TASK DETAILS – Before printing the listing, strip out its pictures and keep everything else exact.

STORED DATA –

__________________________________________________

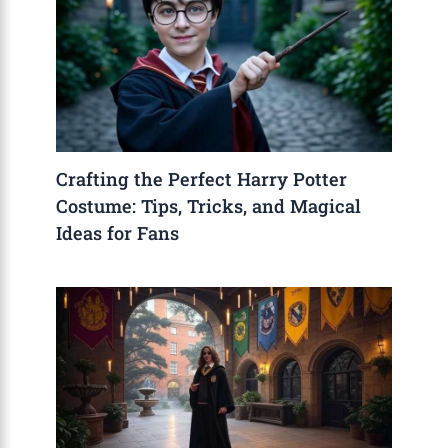
Crafting the Perfect Harry Potter
Costume: Tips, Tricks, and Magical
Ideas for Fans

__________________________________________________

TASK OUTPUT –
Crafting the Perfect Harry Potter
Costume: Tips, Tricks, and Magical
Ideas for Fans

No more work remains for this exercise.